Bearish FVG (Gap Down): Occurs when the high of the current candle is lower than the low of the candle 2 bars ago. This creates a downward gap that may act as future resistance.
def fair_value_gap(
data: Union[PdDataFrame, PlDataFrame],
high_column: str = 'High',
low_column: str = 'Low',
bullish_fvg_column: str = 'bullish_fvg',
bearish_fvg_column: str = 'bearish_fvg',
bullish_fvg_top_column: str = 'bullish_fvg_top',
bullish_fvg_bottom_column: str = 'bullish_fvg_bottom',
bearish_fvg_top_column: str = 'bearish_fvg_top',
bearish_fvg_bottom_column: str = 'bearish_fvg_bottom'
) -> Union[PdDataFrame, PlDataFrame]:
Example
import pandas as pd
from pyindicators import fair_value_gap, fvg_signal, fvg_filled
# Create sample OHLC data
df = pd.DataFrame({
'High': [100, 105, 115, 120, 118, 115],
'Low': [95, 100, 102, 115, 113, 99],
'Close': [98, 103, 110, 117, 115, 100]
})
# Detect Fair Value Gaps
df = fair_value_gap(df)
print(df[['bullish_fvg', 'bearish_fvg', 'bullish_fvg_top', 'bullish_fvg_bottom']])

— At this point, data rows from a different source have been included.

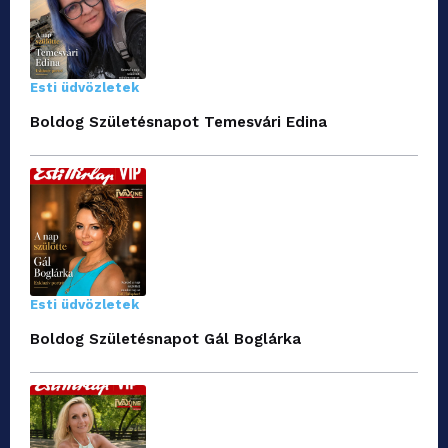
Esti üdvözletek
Boldog Születésnapot Temesvári Edina
Esti üdvözletek
Boldog Születésnapot Gál Boglárka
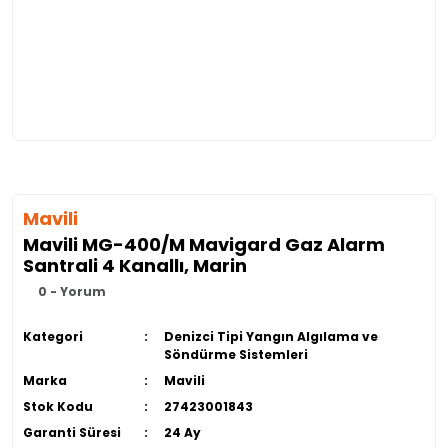
Mavili
Mavili MG-400/M Mavigard Gaz Alarm
Santrali 4 Kanallı, Marin
0 - Yorum
Kategori
Denizci Tipi Yangın Algılama ve
Söndürme Sistemleri
Marka
Mavili
Stok Kodu
27423001843
Garanti Süresi
24 Ay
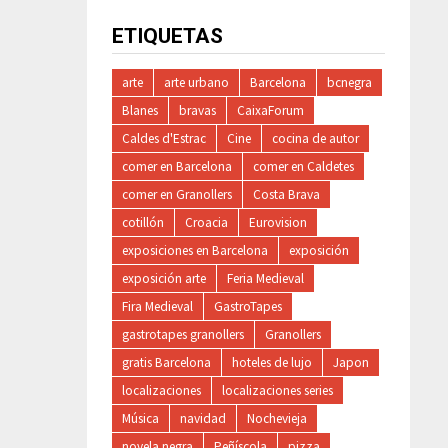
ETIQUETAS
arte
arte urbano
Barcelona
bcnegra
Blanes
bravas
CaixaForum
Caldes d'Estrac
Cine
cocina de autor
comer en Barcelona
comer en Caldetes
comer en Granollers
Costa Brava
cotillón
Croacia
Eurovision
exposiciones en Barcelona
exposición
exposición arte
Feria Medieval
Fira Medieval
GastroTapes
gastrotapes granollers
Granollers
gratis Barcelona
hoteles de lujo
Japon
localizaciones
localizaciones series
Música
navidad
Nochevieja
novela negra
Peñíscola
pizza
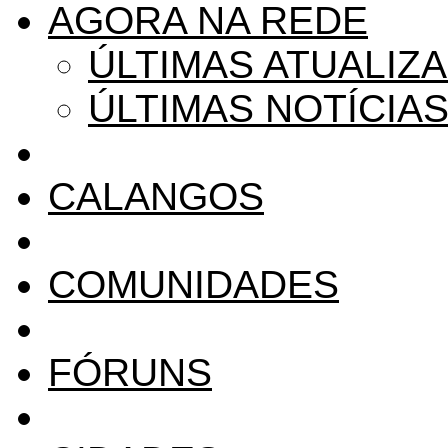
AGORA NA REDE
ÚLTIMAS ATUALIZ
ÚLTIMAS NOTÍCIA
CALANGOS
COMUNIDADES
FÓRUNS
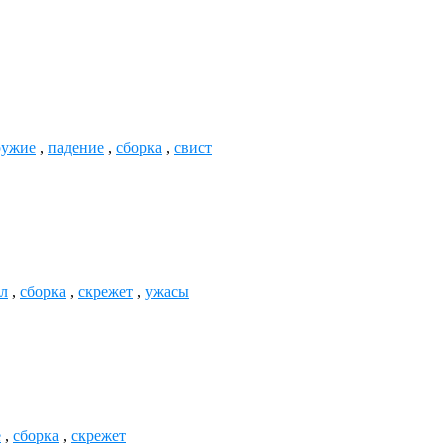
ужие
,
падение
,
сборка
,
свист
лл
,
сборка
,
скрежет
,
ужасы
е
,
сборка
,
скрежет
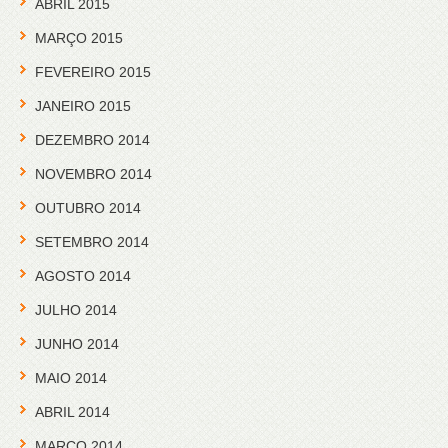
ABRIL 2015
MARÇO 2015
FEVEREIRO 2015
JANEIRO 2015
DEZEMBRO 2014
NOVEMBRO 2014
OUTUBRO 2014
SETEMBRO 2014
AGOSTO 2014
JULHO 2014
JUNHO 2014
MAIO 2014
ABRIL 2014
MARÇO 2014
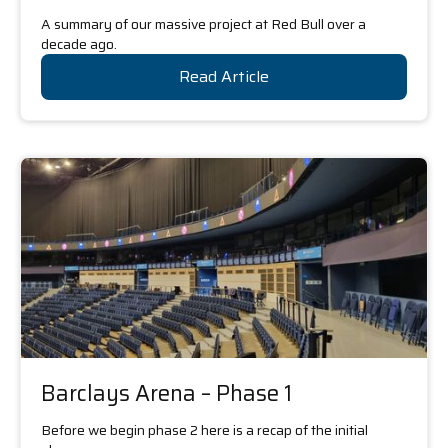
A summary of our massive project at Red Bull over a
decade ago.
Read Article
Barclays Arena – Phase 1
Before we begin phase 2 here is a recap of the initial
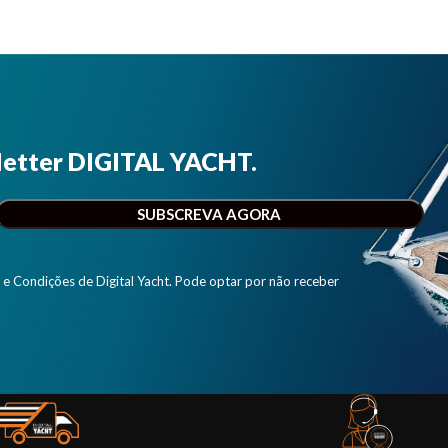
letter DIGITAL YACHT.
e Condições de Digital Yacht. Pode optar por não receber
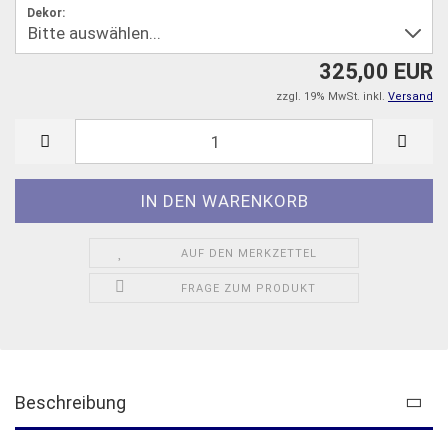
Dekor:
325,00 EUR
zzgl. 19% MwSt. inkl.
Versand
AUF DEN MERKZETTEL
FRAGE ZUM PRODUKT
Beschreibung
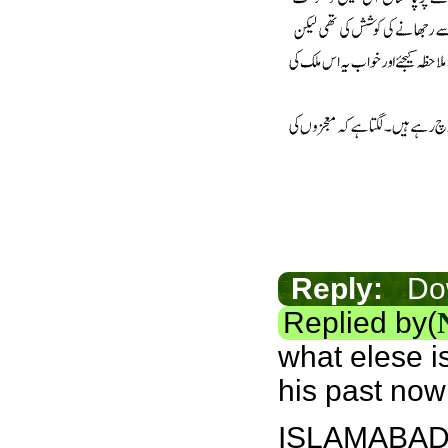
Reply:
Down
Replied by(
what elese i
his past now
ISLAMABAD: T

# Generate signals when price enters an FVG zone
df = fvg_signal(df)
print(df['fvg_signal']) # 1 = in bullish zone, -1 = in bearish zone, 0 = outside
# Detect when FVGs have been filled (mitigated)
df = fvg_filled(df)
print(df[['bullish_fvg_filled', 'bearish_fvg_filled']])
The fvg_signal function generates signals:
- 1: Price is within a bullish FVG zone (potential long entry)
- -1: Price is within a bearish FVG zone (potential short entry)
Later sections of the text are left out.